Listed entries:
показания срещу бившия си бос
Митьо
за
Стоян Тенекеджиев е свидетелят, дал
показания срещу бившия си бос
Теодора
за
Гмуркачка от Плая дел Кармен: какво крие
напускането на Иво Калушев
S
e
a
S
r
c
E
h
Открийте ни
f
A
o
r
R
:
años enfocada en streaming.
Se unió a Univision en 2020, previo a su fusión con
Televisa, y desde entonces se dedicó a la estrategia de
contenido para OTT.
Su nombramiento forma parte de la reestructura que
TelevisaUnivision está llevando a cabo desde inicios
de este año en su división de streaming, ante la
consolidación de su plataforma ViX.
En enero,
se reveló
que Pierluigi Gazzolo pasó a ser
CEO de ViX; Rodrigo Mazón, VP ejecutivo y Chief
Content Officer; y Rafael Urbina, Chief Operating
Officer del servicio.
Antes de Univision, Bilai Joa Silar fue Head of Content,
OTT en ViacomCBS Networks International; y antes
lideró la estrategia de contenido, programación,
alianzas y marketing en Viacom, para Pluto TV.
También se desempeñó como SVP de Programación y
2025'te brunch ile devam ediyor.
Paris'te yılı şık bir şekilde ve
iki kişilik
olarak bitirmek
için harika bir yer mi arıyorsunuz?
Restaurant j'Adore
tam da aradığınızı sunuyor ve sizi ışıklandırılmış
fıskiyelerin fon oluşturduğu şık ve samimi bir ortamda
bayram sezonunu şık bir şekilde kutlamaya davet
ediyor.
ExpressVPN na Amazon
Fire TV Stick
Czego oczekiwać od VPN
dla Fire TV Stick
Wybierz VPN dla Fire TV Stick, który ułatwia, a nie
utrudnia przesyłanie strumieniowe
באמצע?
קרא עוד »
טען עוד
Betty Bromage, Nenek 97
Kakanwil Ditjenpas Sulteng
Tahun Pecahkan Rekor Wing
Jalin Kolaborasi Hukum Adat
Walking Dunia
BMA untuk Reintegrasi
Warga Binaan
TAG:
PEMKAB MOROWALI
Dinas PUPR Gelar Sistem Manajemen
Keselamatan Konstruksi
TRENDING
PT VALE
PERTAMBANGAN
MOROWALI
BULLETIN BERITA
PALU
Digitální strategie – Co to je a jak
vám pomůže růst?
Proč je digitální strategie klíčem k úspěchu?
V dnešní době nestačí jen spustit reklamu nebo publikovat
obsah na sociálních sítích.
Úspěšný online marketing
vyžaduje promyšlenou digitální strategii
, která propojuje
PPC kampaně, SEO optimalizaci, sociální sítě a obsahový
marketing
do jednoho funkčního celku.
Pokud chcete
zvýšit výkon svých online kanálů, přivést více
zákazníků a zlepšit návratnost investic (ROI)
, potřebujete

Required work: From the records above, print only the lines between the one holding "contenido para OTT." and the one holding "vyžaduje promyšlenou digitální strategii", inclusive, exactly as they stand.

Result for this exercise:
contenido para OTT.
Su nombramiento forma parte de la reestructura que
TelevisaUnivision está llevando a cabo desde inicios
de este año en su división de streaming, ante la
consolidación de su plataforma ViX.
En enero,
se reveló
que Pierluigi Gazzolo pasó a ser
CEO de ViX; Rodrigo Mazón, VP ejecutivo y Chief
Content Officer; y Rafael Urbina, Chief Operating
Officer del servicio.
Antes de Univision, Bilai Joa Silar fue Head of Content,
OTT en ViacomCBS Networks International; y antes
lideró la estrategia de contenido, programación,
alianzas y marketing en Viacom, para Pluto TV.
También se desempeñó como SVP de Programación y
2025'te brunch ile devam ediyor.
Paris'te yılı şık bir şekilde ve
iki kişilik
olarak bitirmek
için harika bir yer mi arıyorsunuz?
Restaurant j'Adore
tam da aradığınızı sunuyor ve sizi ışıklandırılmış
fıskiyelerin fon oluşturduğu şık ve samimi bir ortamda
bayram sezonunu şık bir şekilde kutlamaya davet
ediyor.
ExpressVPN na Amazon
Fire TV Stick
Czego oczekiwać od VPN
dla Fire TV Stick
Wybierz VPN dla Fire TV Stick, który ułatwia, a nie
utrudnia przesyłanie strumieniowe
באמצע?
קרא עוד »
טען עוד
Betty Bromage, Nenek 97
Kakanwil Ditjenpas Sulteng
Tahun Pecahkan Rekor Wing
Jalin Kolaborasi Hukum Adat
Walking Dunia
BMA untuk Reintegrasi
Warga Binaan
TAG:
PEMKAB MOROWALI
Dinas PUPR Gelar Sistem Manajemen
Keselamatan Konstruksi
TRENDING
PT VALE
PERTAMBANGAN
MOROWALI
BULLETIN BERITA
PALU
Digitální strategie – Co to je a jak
vám pomůže růst?
Proč je digitální strategie klíčem k úspěchu?
V dnešní době nestačí jen spustit reklamu nebo publikovat
obsah na sociálních sítích.
Úspěšný online marketing
vyžaduje promyšlenou digitální strategii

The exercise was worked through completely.